When collecting meteorological data, the system hung and started to reset repeatedly. The engineers on Earth ran a duplicate of the software and got down to work figuring out what was wrong. After 18 hours of studying detailed logs, they found the cause of the malfunction.
They only had to fix a couple of mutex flags.
No, we did not use the vxWorks shell to change the software (although the shell is usable on the spacecraft). The process of "patching" the software on the spacecraft is a specialized process. It involves sending the differences between what you have onboard and what you want (and have on Earth) to the spacecraft. Custom software on the spacecraft (with a whole bunch of validation) modifies the onboard copy. If you want more info you can send me email.
— Glenn Reeves, team leader of Mars Pathfinder software developer team
Those interested in details were invited to email the software author at email@example.com.
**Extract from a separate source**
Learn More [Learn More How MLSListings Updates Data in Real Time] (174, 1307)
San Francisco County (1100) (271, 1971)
How the patch was uploaded?
VxWorks contained a C language interpreter to execute statements on the fly during debugging. The JPL engineers decided to launch the spacecraft with this feature still enabled. A short C program was uploaded to the spacecraft, which when interpreted, changed the values of the mutex flag for priority inheritance from false to true. No more system reset occurred!
Glenn Reeves, the engineer who found and fixed the bug, with a Mars Pathfinder duplicate in the background
The bug was found in preflight testing on Earth but was given a low priority.
Glenn Reeves is very thankful to the engineers at Wind River for developing an operating system that enabled remote debugging even in emergency conditions like those that occurred during the mission. Interestingly, the bug was known to the engineer team, but there are "deadlines" and "priorities" that force mission leaders to launch spacecraft, being aware of unfixed "weak spots".